Catalysts for the NO to NH₃ reaction in the presence of 10% O₂ and 10% H₂O were investigated on a TiO₂(rutile) support. The activity sequence of the various metals supported at 2 wt% was Ag > Ni > Zn > Sn = Bi > In > others (22 elements in total). The Ag/TiO₂ catalyst with the highest activity was further investigated to increase and stabilize the activity. The metallic silver particles prepared by ethanol reduction of Ag in solution were supported on TiO₂ (ET method). Silver was supported as fine particles, and the activity was significantly improved. However, repeated use of the ET catalysts at 500–300 °C resulted in Ag agglomeration and a significant decrease in activity. In order to prevent activity degradation at high temperatures, the catalyst was used only at temperatures below 400 °C, and stable activity was obtained. The addition of 0.25% C₃H₆ was found to be sufficient to convert half of 0.1% NO to NH₃ on 1.0AgET/TiO₂. To stabilize the catalytic activity of AgET/TiO₂, Nd was loaded onto the TiO₂ support prior to Ag loading (ND method). The loading of 1–5 mol% Nd resulted in the formation of new pores with a diameter of 14 nm. 1.0AgET/1NdTiO₂ gave higher ammonia yields than 1.0AgET/5NdTiO₂, and was more stable. The dependence on Ag loading (0.7–5.0 wt%) on 1NdTiO₂ was measured and it was found that the catalyst loaded with 1.0 wt% Ag gave the highest activity. The activity change in repeated experiments was very small for all the ND-ET catalysts.
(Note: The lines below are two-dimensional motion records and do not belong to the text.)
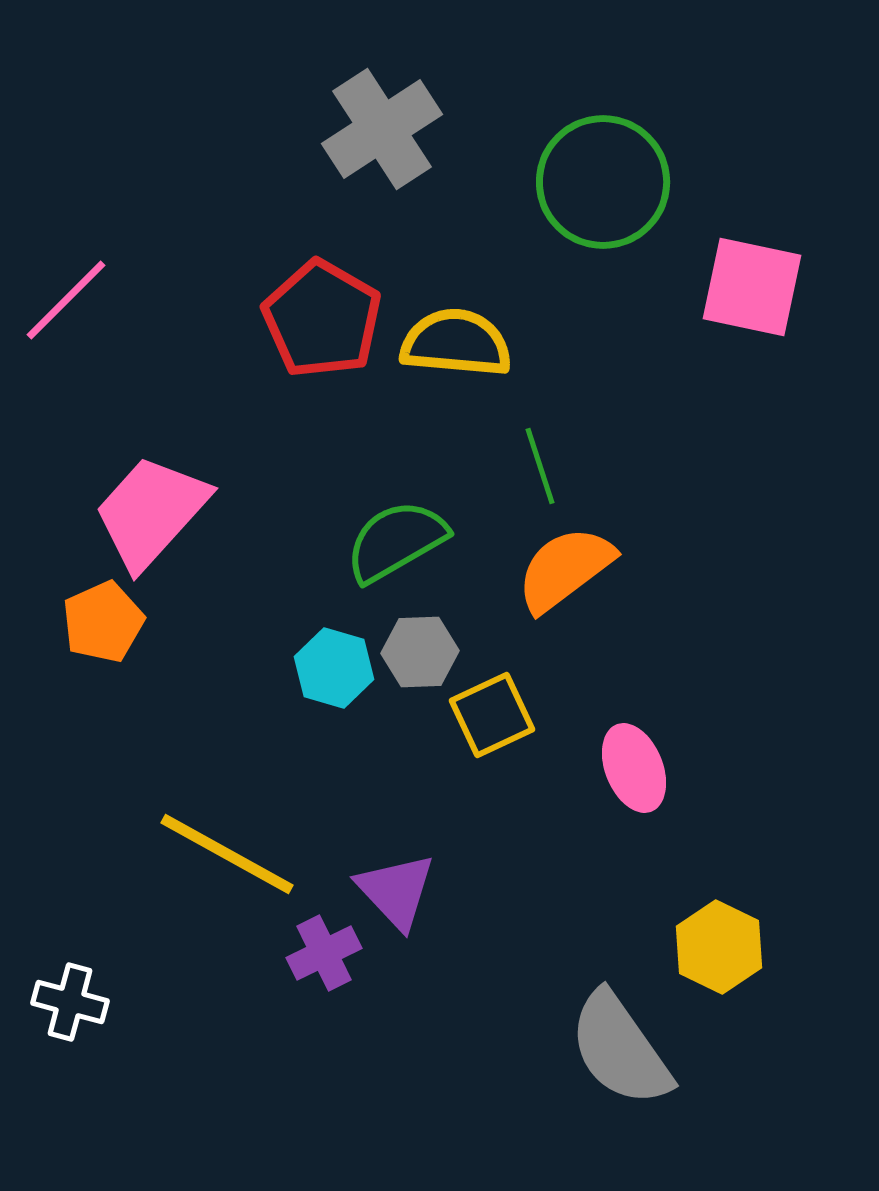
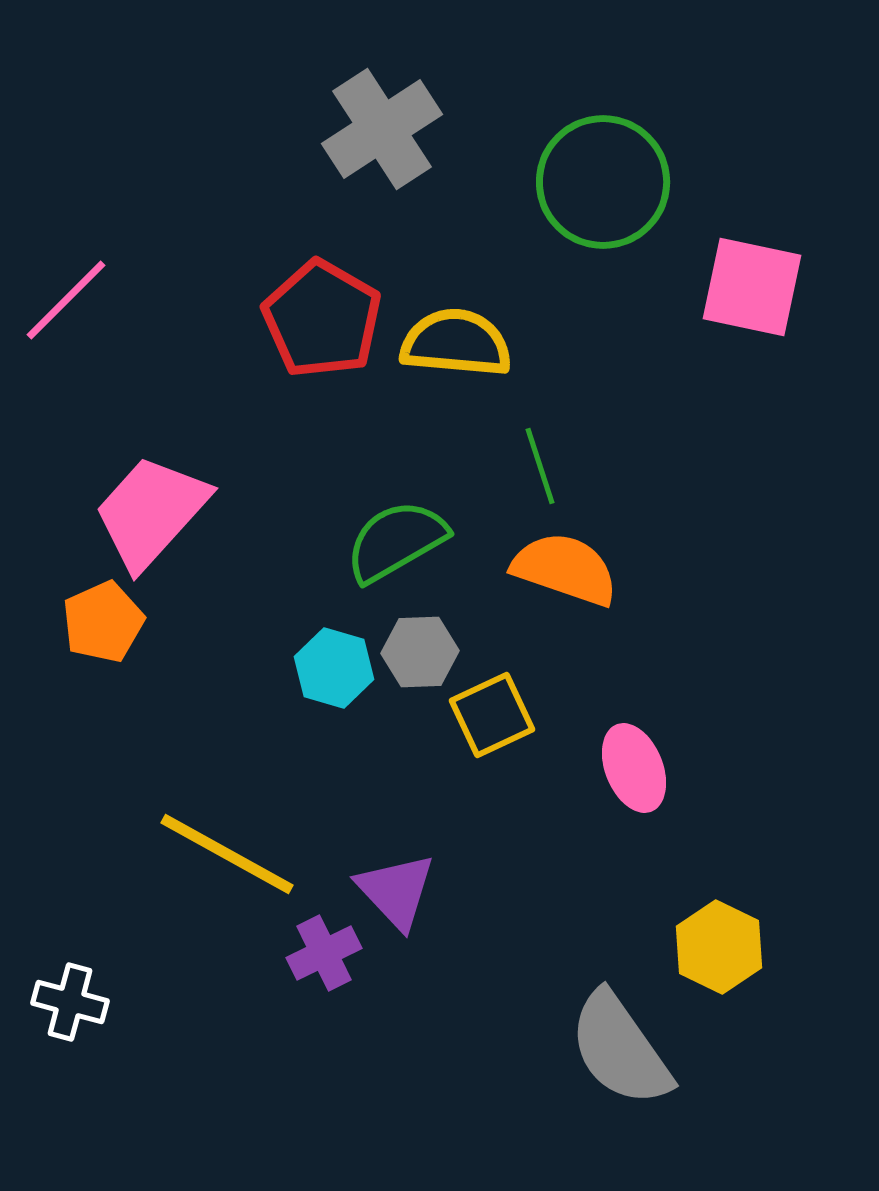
orange semicircle: rotated 56 degrees clockwise
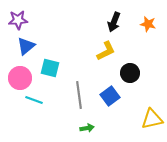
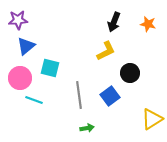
yellow triangle: rotated 20 degrees counterclockwise
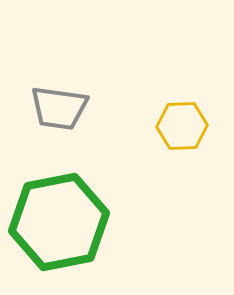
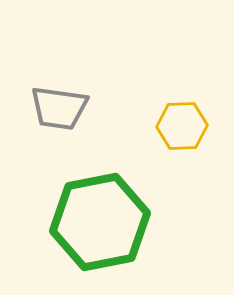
green hexagon: moved 41 px right
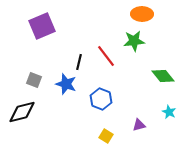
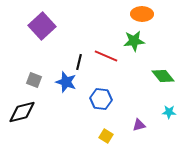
purple square: rotated 20 degrees counterclockwise
red line: rotated 30 degrees counterclockwise
blue star: moved 2 px up
blue hexagon: rotated 15 degrees counterclockwise
cyan star: rotated 24 degrees counterclockwise
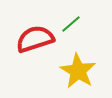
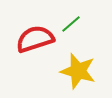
yellow star: rotated 15 degrees counterclockwise
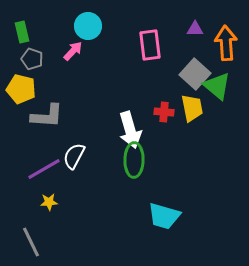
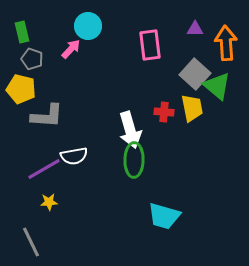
pink arrow: moved 2 px left, 2 px up
white semicircle: rotated 128 degrees counterclockwise
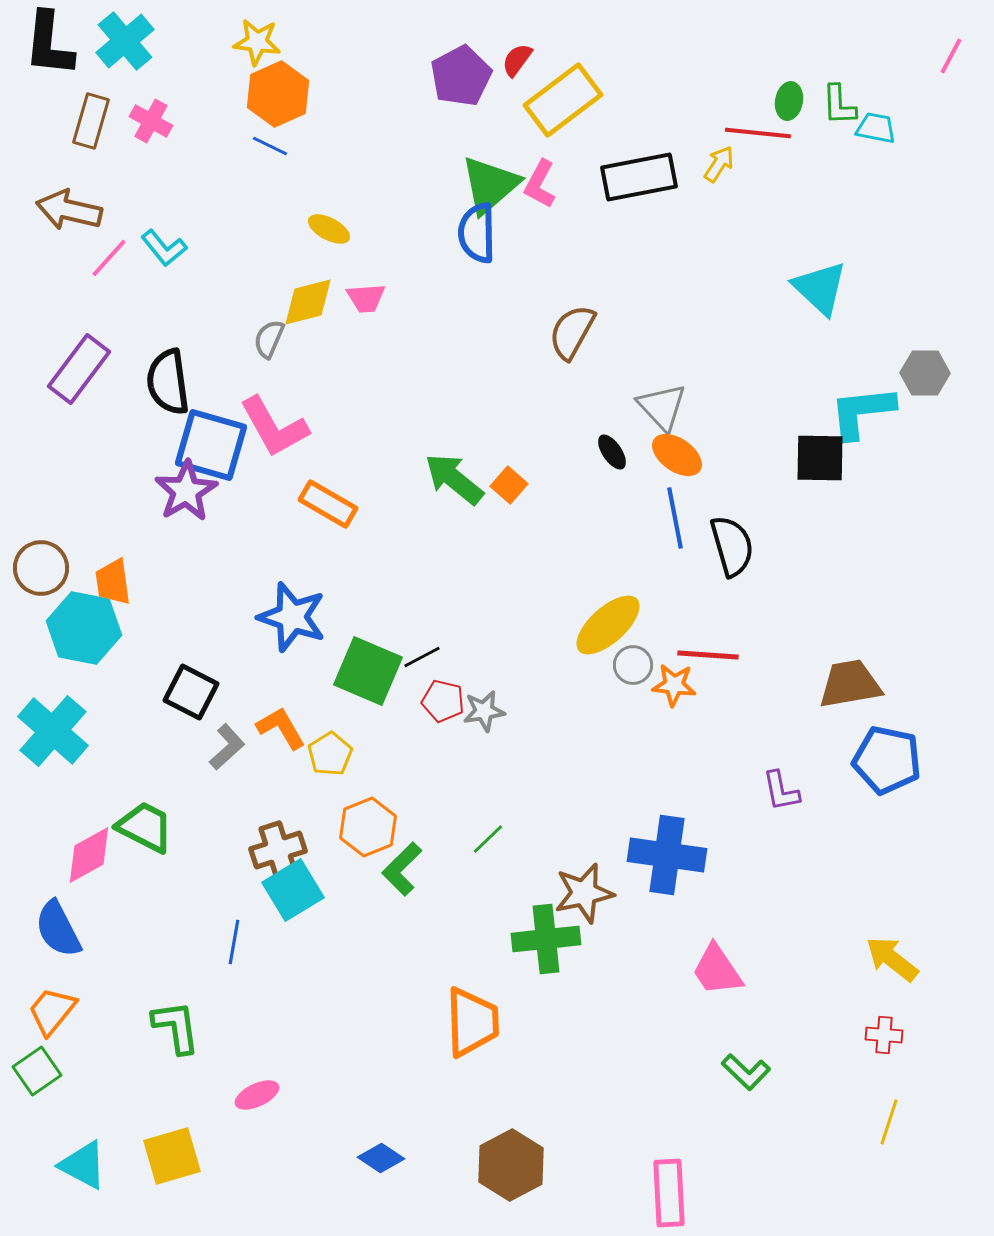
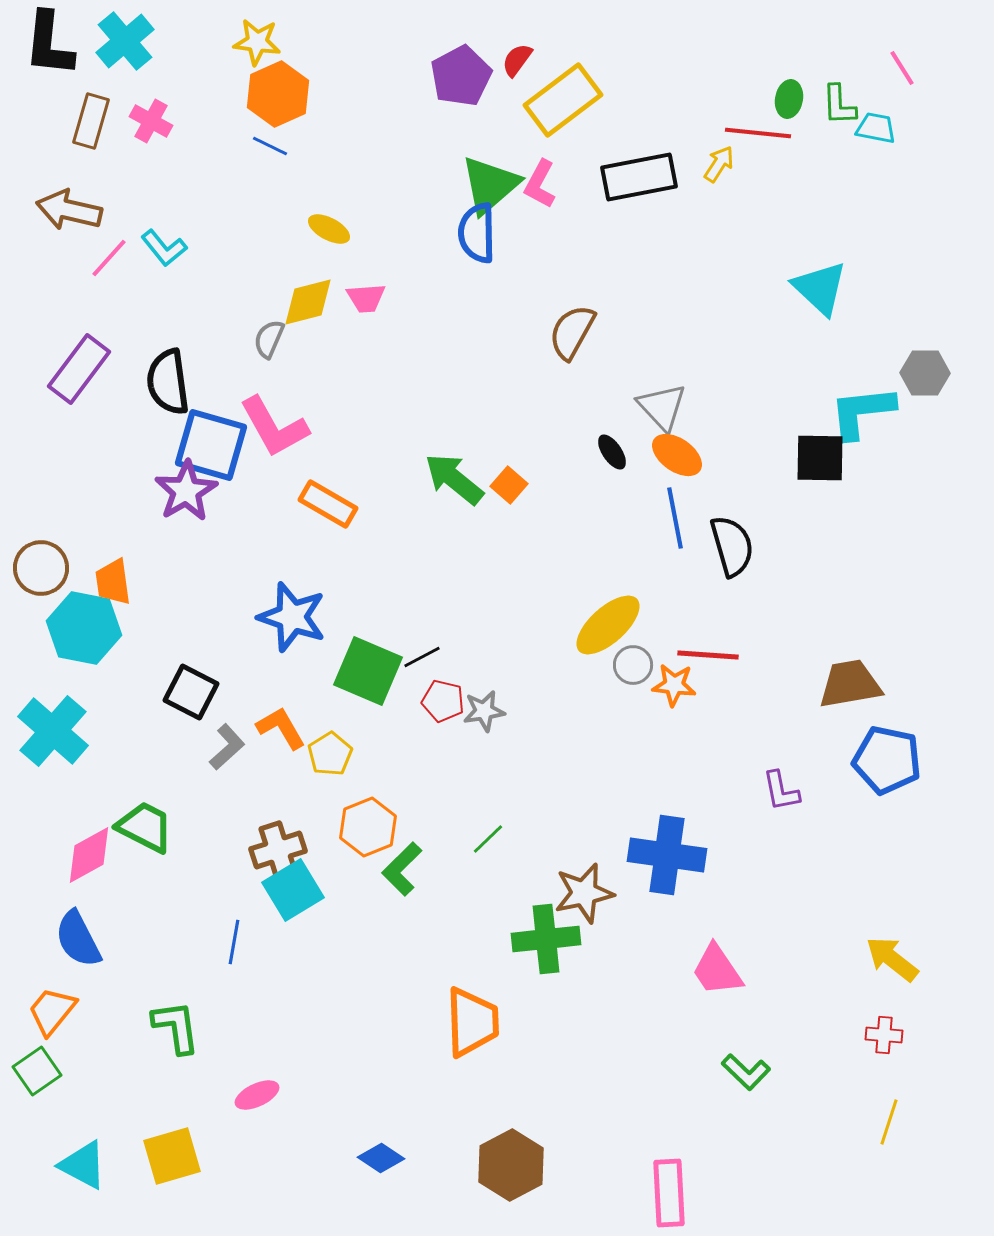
pink line at (951, 56): moved 49 px left, 12 px down; rotated 60 degrees counterclockwise
green ellipse at (789, 101): moved 2 px up
blue semicircle at (58, 929): moved 20 px right, 10 px down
The NH₃ yield reached 88% under the reaction conditions of 0.1% NO, 0.5% C₃H₆, 10% O₂, 10% H₂O, balanced N₂, and a space velocity of 10 000 h⁻¹. Finally, the activities for the C₃H₆ and NH₃ combustion were measured. NH₃ can be produced at the temperature of C₃H₆ combustion and consumed at the temperature of NH₃ combustion. Due to the Ag loading, the temperature for C₃H₆ combustion became much lower than that for NH₃ combustion, indicating that the NH₃ formation activity was greatly enhanced by supporting Ag. It was also found that the NH₃ combustion activity of AgET/TiO₂ became higher on the catalysts used repeatedly, resulting in a narrowing of the ammonia production temperature range. The effect of reducing gas species was also investigated.